Implementation complexity	Trivial. Two settings: batch size, timeout.	Moderate. Requires KV-cache management; PagedAttention or equivalent is essentially required at scale.	Higher. Needs scheduler awareness of chunk boundaries and a chunk-size policy.
Long-prompt failure mode	Long prompt forces the whole batch to wait through prefill. p99 explodes.	Long prompt arrival still spikes TTFT for that request; doesn't fully solve it.	Solved by construction. The whole reason to deploy this.
Choose when	Only for batch-mode offline workloads with no SLA (summarize this corpus overnight). Never for serving.	Default for all online serving. If prompt lengths are uniformly short (chat with small context), this is enough.	Whenever prompt length distribution has a long tail — RAG, long-document Q&A, agentic flows with growing context. The TTFT improvement on the long tail is the entire point.

Verdict

Continuous batching is the modern default for online serving. Chunked prefill is the upgrade that prevents the long-prompt p99 disaster. Static batching has one legitimate use — offline batch jobs — and naming it in an interview is a signal you know the option exists, not a recommendation.

Chart

Throughput grows roughly linearly with batch size until KV-cache or memory-bandwidth saturation, but TTFT grows non-linearly because long-prompt prefill blocks more in-flight requests as the batch fills. The right operating point is just before the TTFT knee — typically around max-batch 24–48 for 70B-class models on 4×H100, depending on prompt length distribution. The interview move is to name this curve out loud: 'I'd find the batch size where TTFT p99 just starts climbing and operate one notch below that, then add replicas instead of more batch.'

Mental model

The KV cache as a working set

HBM (GPU memory) — bounded resource
+-----------------------------------------------+
|  Model weights (140 GB for 70B in bf16)       |
+-----------------------------------------------+
|  KV cache — the "working set"                 |
|                                               |
|  [req A · 1500 tok · 600 MB]                  |
|  [req B · 300 tok · 120 MB]                   |
|  [req C · 4000 tok · 1.6 GB]   ← hot key      |
|  [req D · 200 tok · 80 MB]                    |
|  ... up to max_batch_size                     |
+-----------------------------------------------+
|  Free                                         |
+-----------------------------------------------+

When KV cache fills → no new requests admitted → queue grows
When a request's KV is evicted → that request is killed/restarted
KV size per request ≈ 2 × num_layers × hidden_dim × seq_len × dtype_bytes
                       (×2 for K and V, and GQA divides hidden_dim further)
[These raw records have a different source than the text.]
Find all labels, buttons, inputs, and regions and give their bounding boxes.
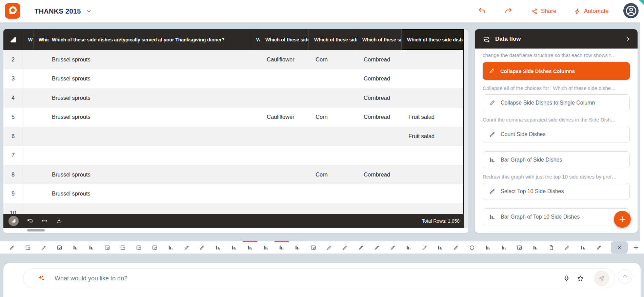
sheet-tab[interactable] <box>305 241 321 254</box>
row-number[interactable]: 5 <box>3 108 23 127</box>
table-cell[interactable]: Cornbread <box>357 114 402 120</box>
close-tab-button[interactable] <box>611 241 628 254</box>
collapse-chat-button[interactable] <box>618 269 632 283</box>
sheet-tab[interactable] <box>20 241 36 254</box>
row-number[interactable]: 3 <box>3 69 23 89</box>
table-cell[interactable]: Corn <box>309 171 357 178</box>
table-cell[interactable]: Cornbread <box>357 95 402 101</box>
sheet-tab[interactable] <box>289 241 305 254</box>
row-number[interactable]: 7 <box>3 146 23 165</box>
sheet-tab[interactable] <box>527 241 543 254</box>
column-header[interactable]: Which of these side dishes aretypically … <box>251 29 260 50</box>
table-cell[interactable]: Fruit salad <box>402 114 464 120</box>
mic-button[interactable] <box>563 275 570 282</box>
sheet-tab[interactable] <box>337 241 353 254</box>
automate-button[interactable]: Automate <box>574 0 609 22</box>
row-number[interactable]: 6 <box>3 127 23 146</box>
column-header[interactable]: Which of these side dishes aretypically … <box>23 29 34 50</box>
redo-button[interactable] <box>504 6 512 15</box>
sheet-tab[interactable] <box>432 241 448 254</box>
sheet-tab[interactable] <box>67 241 83 254</box>
undo-button[interactable] <box>478 6 487 15</box>
avatar-button[interactable] <box>623 3 639 18</box>
sheet-tab[interactable] <box>147 241 163 254</box>
file-name-menu[interactable]: THANKS 2015 <box>35 0 92 22</box>
table-cell[interactable]: Fruit salad <box>402 133 464 140</box>
sheet-tab[interactable] <box>353 241 369 254</box>
table-cell[interactable]: Brussel sprouts <box>49 171 251 178</box>
column-header[interactable]: Which of these side dishes aretypically … <box>357 29 402 50</box>
table-cell[interactable]: Cornbread <box>357 56 402 63</box>
dataflow-card[interactable]: Bar Graph of Top 10 Side Dishes <box>483 208 630 225</box>
sheet-tab[interactable] <box>274 241 290 254</box>
sheet-tab[interactable] <box>115 241 131 254</box>
sheet-tab[interactable] <box>131 241 147 254</box>
table-cell[interactable]: Brussel sprouts <box>49 114 251 120</box>
row-number[interactable]: 2 <box>3 50 23 69</box>
send-button[interactable] <box>594 271 609 286</box>
sheet-tab[interactable] <box>83 241 99 254</box>
share-button[interactable]: Share <box>531 0 556 22</box>
sheet-tab[interactable] <box>559 241 575 254</box>
sheet-tab[interactable] <box>417 241 432 254</box>
row-number[interactable]: 10 <box>3 203 23 214</box>
sheet-tab[interactable] <box>36 241 52 254</box>
sheet-tab[interactable] <box>163 241 179 254</box>
table-cell[interactable]: Brussel sprouts <box>49 190 251 197</box>
column-header[interactable]: Which of these side dishes aretypically … <box>49 29 251 50</box>
sheet-tab[interactable] <box>464 241 480 254</box>
sheet-tab[interactable] <box>448 241 464 254</box>
sheet-tab[interactable] <box>591 241 607 254</box>
sheet-tab[interactable] <box>321 241 337 254</box>
dataflow-card[interactable]: Collapse Side Dishes Columns <box>483 62 630 80</box>
table-cell[interactable]: Brussel sprouts <box>49 95 251 101</box>
table-cell[interactable]: Cornbread <box>357 75 402 82</box>
sheet-badge[interactable] <box>8 216 19 226</box>
table-cell[interactable]: Cauliflower <box>260 114 309 120</box>
horizontal-scroll-thumb[interactable] <box>27 229 45 231</box>
sheet-vertical-scrollbar[interactable] <box>464 29 468 228</box>
sheet-tab[interactable] <box>226 241 242 254</box>
app-logo[interactable] <box>5 3 20 19</box>
table-cell[interactable]: Cornbread <box>357 171 402 178</box>
dataflow-card[interactable]: Bar Graph of Side Dishes <box>483 151 630 168</box>
column-header[interactable]: Which of these side dishes aretypically … <box>402 29 464 50</box>
sheet-tab[interactable] <box>575 241 591 254</box>
sheet-tab[interactable] <box>369 241 385 254</box>
sheet-tab[interactable] <box>52 241 67 254</box>
table-cell[interactable]: Brussel sprouts <box>49 75 251 82</box>
sheet-tab[interactable] <box>4 241 20 254</box>
sheet-tab[interactable] <box>195 241 210 254</box>
row-number[interactable]: 9 <box>3 184 23 204</box>
sheet-tab[interactable] <box>385 241 401 254</box>
table-cell[interactable]: Brussel sprouts <box>49 56 251 63</box>
resize-columns-button[interactable] <box>41 218 48 224</box>
sheet-horizontal-scrollbar[interactable] <box>3 228 468 233</box>
table-cell[interactable]: Corn <box>309 56 357 63</box>
column-header[interactable]: Which of these side dishes aretypically … <box>309 29 357 50</box>
add-node-button[interactable] <box>614 211 631 228</box>
sheet-tab[interactable] <box>242 241 258 254</box>
row-number[interactable]: 4 <box>3 88 23 108</box>
dataflow-card[interactable]: Count Side Dishes <box>483 126 630 143</box>
prompt-input-pill[interactable] <box>23 268 615 288</box>
sheet-tab[interactable] <box>480 241 496 254</box>
sheet-tab[interactable] <box>179 241 195 254</box>
collapse-panel-button[interactable] <box>625 36 631 42</box>
sheet-tab[interactable] <box>512 241 528 254</box>
row-number[interactable]: 8 <box>3 165 23 184</box>
sheet-tab[interactable] <box>496 241 512 254</box>
star-button[interactable] <box>577 275 584 282</box>
download-button[interactable] <box>56 218 62 224</box>
dataflow-card[interactable]: Select Top 10 Side Dishes <box>483 183 630 200</box>
table-cell[interactable]: Corn <box>309 114 357 120</box>
sheet-tab[interactable] <box>210 241 226 254</box>
prompt-input[interactable] <box>54 275 563 282</box>
column-header[interactable]: Which of these side dishes aretypically … <box>34 29 49 50</box>
table-cell[interactable]: Cauliflower <box>260 56 309 63</box>
rows-refresh-button[interactable] <box>27 218 33 224</box>
sheet-tab[interactable] <box>401 241 417 254</box>
sheet-tab[interactable] <box>543 241 559 254</box>
column-header[interactable]: Which of these side dishes aretypically … <box>260 29 309 50</box>
sheet-corner-button[interactable] <box>3 29 23 50</box>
Think of the KV cache as your inference server's working set, in the operating-systems sense. Like a page cache, it has bounded size; like a working set, the things you 'reuse' (shared system-prompt prefixes, recent decode steps) are cheap and the things you don't (one-shot long prompts) are expensive. PagedAttention (vLLM) and similar systems explicitly treat the KV cache like virtual memory pages — fragmentable, swappable, and reservable. Most production tuning of LLM servers is implicitly KV-cache tuning: max batch size is a KV-cache budget; GQA is a KV-cache compression scheme; KV quantization is a working-set shrink; chunked prefill is a way to admit a new request without doubling the working set in one step.

Use it when: Use this any time the interviewer mentions 'OOM,' 'batch size,' 'memory pressure,' 'long context,' or 'how do you handle 100k context.' Reframing the conversation around the KV-cache working set shows the interviewer you understand why memory is the binding constraint, not compute, in modern LLM serving.

Real-world reference · Anyscale

Continuous batching for LLM inference

Anyscale published a comparison showing continuous batching delivering roughly an order of magnitude higher throughput than static batching for the same model and hardware, with most of the gain coming from no longer leaving GPU slots idle while long-output requests drain the batch. The published numbers are workload-specific and cited in the original post (Anyscale benchmarked LLaMA-style 13B–70B models on A100/H100 with synthetic chat-like traces).

Takeaway: The headline number is real but the load-bearing fact is the mechanism: continuous batching wins because the alternative wastes slots, not because the math gets faster. When an interviewer asks 'how much would continuous batching help?', the honest answer is 'a lot at saturation, very little at low QPS' — because at low QPS, static batching's slot waste doesn't matter. This is the right altitude for a Staff answer: name the regime, then quote the gain.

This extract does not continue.